= Your task =
Every line in the records below that holds the word "values" is to be copied.
=====
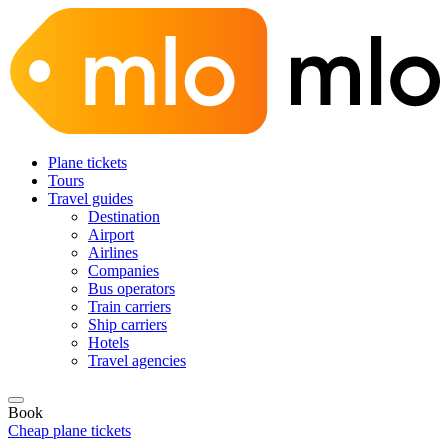
Plane tickets
Tours
Travel guides
Destination
Airport
Airlines
Companies
Bus operators
Train carriers
Ship carriers
Hotels
Travel agencies
Book
Cheap plane tickets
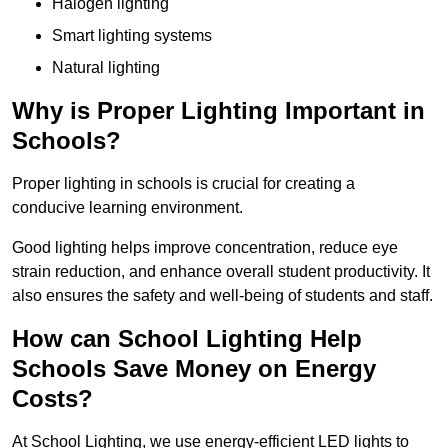
Halogen lighting
Smart lighting systems
Natural lighting
Why is Proper Lighting Important in
Schools?
Proper lighting in schools is crucial for creating a
conducive learning environment.
Good lighting helps improve concentration, reduce eye
strain reduction, and enhance overall student productivity. It
also ensures the safety and well-being of students and staff.
How can School Lighting Help
Schools Save Money on Energy
Costs?
At School Lighting, we use energy-efficient LED lights to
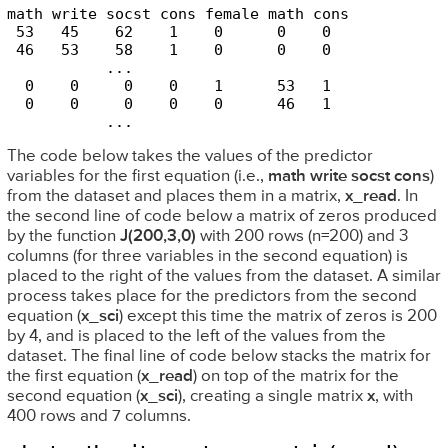
math write socst cons female math cons

 53   45    62    1    0      0    0 

 46   53    58    1    0      0    0 

           ...

  0    0     0    0    1      53   1

  0    0     0    0    0      46   1

           ...
The code below takes the values of the predictor
variables for the first equation (i.e.,
math write socst cons
)
from the dataset and places them in a matrix,
x_read
. In
the second line of code below a matrix of zeros produced
by the function
J(200,3,0)
with 200 rows (n=200) and 3
columns (for three variables in the second equation) is
placed to the right of the values from the dataset. A similar
process takes place for the predictors from the second
equation (
x_sci
) except this time the matrix of zeros is 200
by 4, and is placed to the left of the values from the
dataset. The final line of code below stacks the matrix for
the first equation (
x_read
) on top of the matrix for the
second equation (
x_sci
), creating a single matrix
x
, with
400 rows and 7 columns.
=====
= Solution =
The code below takes the values of the predictor
placed to the right of the values from the dataset. A similar
by 4, and is placed to the left of the values from the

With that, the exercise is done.